[Problem description] Please transcribe the listing below with every word intact.

[Given records]
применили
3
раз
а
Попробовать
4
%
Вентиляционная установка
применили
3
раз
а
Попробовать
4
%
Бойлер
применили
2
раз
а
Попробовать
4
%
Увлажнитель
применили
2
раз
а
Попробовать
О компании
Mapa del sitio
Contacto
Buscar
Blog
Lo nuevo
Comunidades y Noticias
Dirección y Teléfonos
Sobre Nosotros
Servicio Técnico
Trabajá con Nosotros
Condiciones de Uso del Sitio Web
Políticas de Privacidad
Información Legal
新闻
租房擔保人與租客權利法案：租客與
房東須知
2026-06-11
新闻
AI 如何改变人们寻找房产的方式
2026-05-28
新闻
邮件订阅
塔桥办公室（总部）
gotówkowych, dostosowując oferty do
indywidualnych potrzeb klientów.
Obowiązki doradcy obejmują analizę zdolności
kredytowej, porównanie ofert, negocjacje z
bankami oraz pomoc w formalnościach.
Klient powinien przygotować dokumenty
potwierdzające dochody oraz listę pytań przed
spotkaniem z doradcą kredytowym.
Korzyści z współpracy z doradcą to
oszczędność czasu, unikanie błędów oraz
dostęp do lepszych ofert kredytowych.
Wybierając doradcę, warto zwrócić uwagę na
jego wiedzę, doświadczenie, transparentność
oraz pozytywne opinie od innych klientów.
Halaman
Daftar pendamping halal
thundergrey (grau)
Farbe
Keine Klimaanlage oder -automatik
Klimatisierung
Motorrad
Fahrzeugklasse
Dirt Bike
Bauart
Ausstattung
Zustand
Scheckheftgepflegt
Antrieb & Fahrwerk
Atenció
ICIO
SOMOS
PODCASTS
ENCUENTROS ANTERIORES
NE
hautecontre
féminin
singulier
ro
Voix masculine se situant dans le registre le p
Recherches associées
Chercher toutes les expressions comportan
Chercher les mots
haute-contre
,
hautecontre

[Response for this exercise]
применили
3
раз
а
Попробовать
4
%
Вентиляционная установка
применили
3
раз
а
Попробовать
4
%
Бойлер
применили
2
раз
а
Попробовать
4
%
Увлажнитель
применили
2
раз
а
Попробовать
О компании
Mapa del sitio
Contacto
Buscar
Blog
Lo nuevo
Comunidades y Noticias
Dirección y Teléfonos
Sobre Nosotros
Servicio Técnico
Trabajá con Nosotros
Condiciones de Uso del Sitio Web
Políticas de Privacidad
Información Legal
新闻
租房擔保人與租客權利法案：租客與
房東須知
2026-06-11
新闻
AI 如何改变人们寻找房产的方式
2026-05-28
新闻
邮件订阅
塔桥办公室（总部）
gotówkowych, dostosowując oferty do
indywidualnych potrzeb klientów.
Obowiązki doradcy obejmują analizę zdolności
kredytowej, porównanie ofert, negocjacje z
bankami oraz pomoc w formalnościach.
Klient powinien przygotować dokumenty
potwierdzające dochody oraz listę pytań przed
spotkaniem z doradcą kredytowym.
Korzyści z współpracy z doradcą to
oszczędność czasu, unikanie błędów oraz
dostęp do lepszych ofert kredytowych.
Wybierając doradcę, warto zwrócić uwagę na
jego wiedzę, doświadczenie, transparentność
oraz pozytywne opinie od innych klientów.
Halaman
Daftar pendamping halal
thundergrey (grau)
Farbe
Keine Klimaanlage oder -automatik
Klimatisierung
Motorrad
Fahrzeugklasse
Dirt Bike
Bauart
Ausstattung
Zustand
Scheckheftgepflegt
Antrieb & Fahrwerk
Atenció
ICIO
SOMOS
PODCASTS
ENCUENTROS ANTERIORES
NE
hautecontre
féminin
singulier
ro
Voix masculine se situant dans le registre le p
Recherches associées
Chercher toutes les expressions comportan
Chercher les mots
haute-contre
,
hautecontre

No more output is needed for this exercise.